══ AVAILABLE DATA

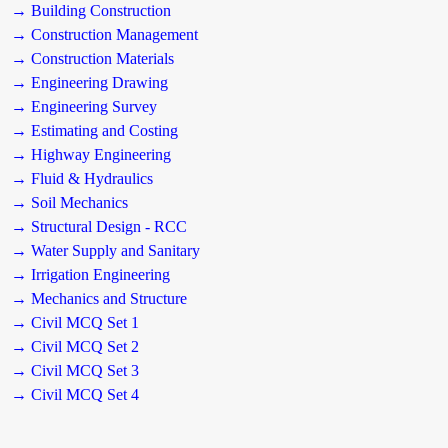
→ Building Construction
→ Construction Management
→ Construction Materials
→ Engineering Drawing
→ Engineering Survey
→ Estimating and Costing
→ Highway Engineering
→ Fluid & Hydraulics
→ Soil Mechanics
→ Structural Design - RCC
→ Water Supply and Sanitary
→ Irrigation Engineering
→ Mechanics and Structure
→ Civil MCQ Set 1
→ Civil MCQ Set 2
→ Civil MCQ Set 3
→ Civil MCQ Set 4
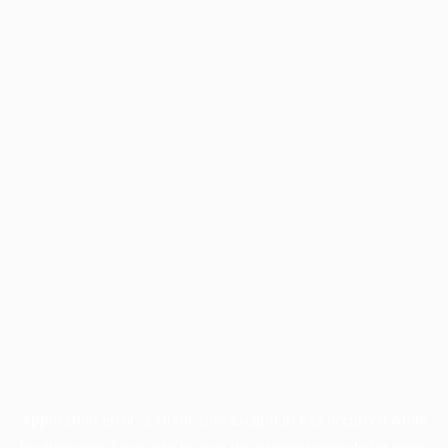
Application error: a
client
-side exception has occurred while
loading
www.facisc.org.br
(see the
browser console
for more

════
══ AVAILABLE DATA

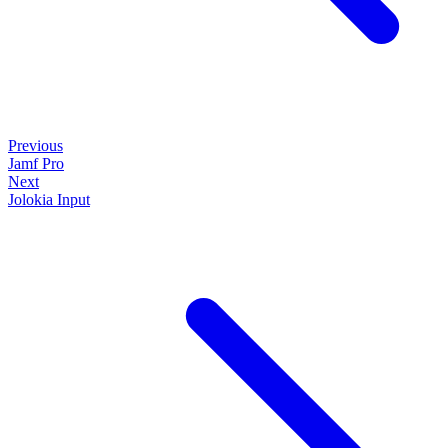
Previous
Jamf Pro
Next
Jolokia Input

════
══ AVAILABLE DATA

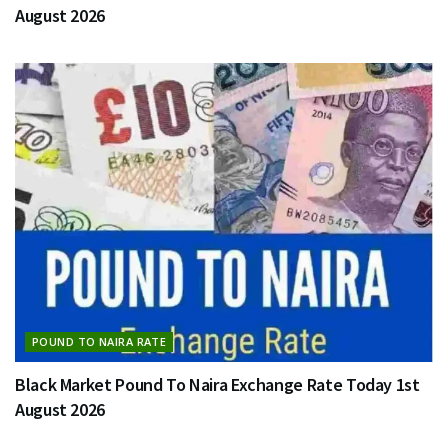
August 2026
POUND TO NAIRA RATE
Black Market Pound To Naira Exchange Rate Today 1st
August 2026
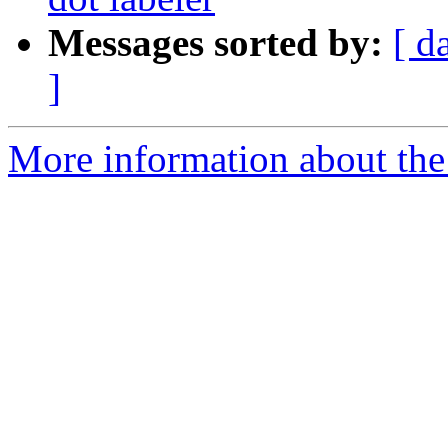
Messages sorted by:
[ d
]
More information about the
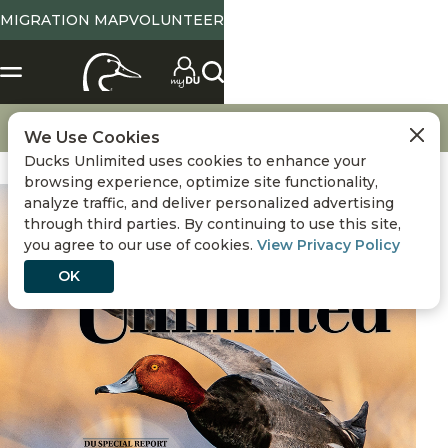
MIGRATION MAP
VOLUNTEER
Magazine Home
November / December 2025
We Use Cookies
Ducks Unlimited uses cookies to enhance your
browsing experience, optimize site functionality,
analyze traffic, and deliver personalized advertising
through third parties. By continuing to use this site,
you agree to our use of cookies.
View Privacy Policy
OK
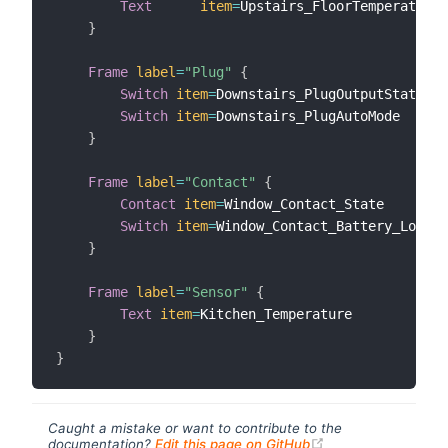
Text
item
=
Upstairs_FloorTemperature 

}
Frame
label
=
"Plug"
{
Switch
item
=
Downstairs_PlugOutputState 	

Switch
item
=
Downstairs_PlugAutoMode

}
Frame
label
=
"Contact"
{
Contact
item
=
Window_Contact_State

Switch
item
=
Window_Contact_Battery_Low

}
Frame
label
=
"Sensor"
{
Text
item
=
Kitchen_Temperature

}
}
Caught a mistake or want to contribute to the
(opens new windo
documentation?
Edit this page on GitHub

════

Provide only the number of lines above that contain the word "Mechanics".

2